### To do:
Determine how many lines in the listing below contain "Mechanical", then give only that number.

### Provided records:
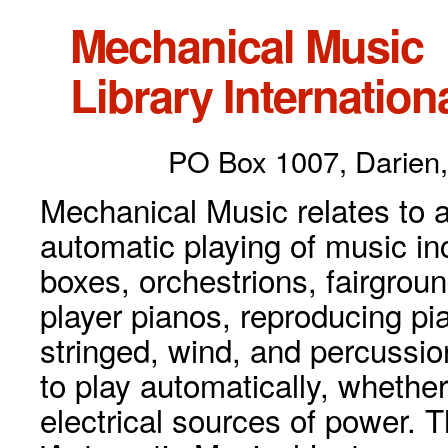
Mechanical Music
Library Internationa
PO Box 1007, Darien,
Mechanical Music relates to a
automatic playing of music inc
boxes, orchestrions, fairgrou
player pianos, reproducing p
stringed, wind, and percussio
to play automatically, whethe
electrical sources of power.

### Solution for this task:
2